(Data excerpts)
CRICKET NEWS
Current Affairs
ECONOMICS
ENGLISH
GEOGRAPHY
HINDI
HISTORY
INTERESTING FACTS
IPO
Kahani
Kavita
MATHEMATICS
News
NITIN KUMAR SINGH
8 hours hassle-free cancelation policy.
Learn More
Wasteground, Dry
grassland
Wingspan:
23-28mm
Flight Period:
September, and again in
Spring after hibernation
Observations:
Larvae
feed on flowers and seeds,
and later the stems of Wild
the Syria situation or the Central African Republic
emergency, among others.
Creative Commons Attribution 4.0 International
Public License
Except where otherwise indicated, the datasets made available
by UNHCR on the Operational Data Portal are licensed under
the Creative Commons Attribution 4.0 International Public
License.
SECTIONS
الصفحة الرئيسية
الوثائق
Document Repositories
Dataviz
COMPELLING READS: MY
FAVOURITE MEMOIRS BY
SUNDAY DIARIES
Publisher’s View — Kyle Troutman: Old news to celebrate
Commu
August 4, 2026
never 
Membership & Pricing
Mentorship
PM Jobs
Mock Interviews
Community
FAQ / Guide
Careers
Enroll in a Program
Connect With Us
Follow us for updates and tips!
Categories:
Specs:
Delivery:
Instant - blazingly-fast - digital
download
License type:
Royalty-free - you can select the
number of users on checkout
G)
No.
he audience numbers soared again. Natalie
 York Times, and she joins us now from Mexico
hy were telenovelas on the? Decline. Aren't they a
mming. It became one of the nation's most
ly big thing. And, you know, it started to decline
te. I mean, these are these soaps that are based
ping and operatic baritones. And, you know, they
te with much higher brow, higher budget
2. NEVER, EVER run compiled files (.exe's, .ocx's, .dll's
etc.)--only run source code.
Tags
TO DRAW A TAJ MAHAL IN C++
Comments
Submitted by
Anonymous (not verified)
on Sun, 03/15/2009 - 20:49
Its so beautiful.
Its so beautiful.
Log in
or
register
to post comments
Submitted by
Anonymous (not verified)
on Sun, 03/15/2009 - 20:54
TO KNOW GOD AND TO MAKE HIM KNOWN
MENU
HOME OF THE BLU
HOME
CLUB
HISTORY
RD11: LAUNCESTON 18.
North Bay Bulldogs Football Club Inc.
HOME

== WHAT YOU SHOULD DO ==
The records above must each be restated exactly as they stand.

== REPLY ==
CRICKET NEWS
Current Affairs
ECONOMICS
ENGLISH
GEOGRAPHY
HINDI
HISTORY
INTERESTING FACTS
IPO
Kahani
Kavita
MATHEMATICS
News
NITIN KUMAR SINGH
8 hours hassle-free cancelation policy.
Learn More
Wasteground, Dry
grassland
Wingspan:
23-28mm
Flight Period:
September, and again in
Spring after hibernation
Observations:
Larvae
feed on flowers and seeds,
and later the stems of Wild
the Syria situation or the Central African Republic
emergency, among others.
Creative Commons Attribution 4.0 International
Public License
Except where otherwise indicated, the datasets made available
by UNHCR on the Operational Data Portal are licensed under
the Creative Commons Attribution 4.0 International Public
License.
SECTIONS
الصفحة الرئيسية
الوثائق
Document Repositories
Dataviz
COMPELLING READS: MY
FAVOURITE MEMOIRS BY
SUNDAY DIARIES
Publisher’s View — Kyle Troutman: Old news to celebrate
Commu
August 4, 2026
never 
Membership & Pricing
Mentorship
PM Jobs
Mock Interviews
Community
FAQ / Guide
Careers
Enroll in a Program
Connect With Us
Follow us for updates and tips!
Categories:
Specs:
Delivery:
Instant - blazingly-fast - digital
download
License type:
Royalty-free - you can select the
number of users on checkout
G)
No.
he audience numbers soared again. Natalie
 York Times, and she joins us now from Mexico
hy were telenovelas on the? Decline. Aren't they a
mming. It became one of the nation's most
ly big thing. And, you know, it started to decline
te. I mean, these are these soaps that are based
ping and operatic baritones. And, you know, they
te with much higher brow, higher budget
2. NEVER, EVER run compiled files (.exe's, .ocx's, .dll's
etc.)--only run source code.
Tags
TO DRAW A TAJ MAHAL IN C++
Comments
Submitted by
Anonymous (not verified)
on Sun, 03/15/2009 - 20:49
Its so beautiful.
Its so beautiful.
Log in
or
register
to post comments
Submitted by
Anonymous (not verified)
on Sun, 03/15/2009 - 20:54
TO KNOW GOD AND TO MAKE HIM KNOWN
MENU
HOME OF THE BLU
HOME
CLUB
HISTORY
RD11: LAUNCESTON 18.
North Bay Bulldogs Football Club Inc.
HOME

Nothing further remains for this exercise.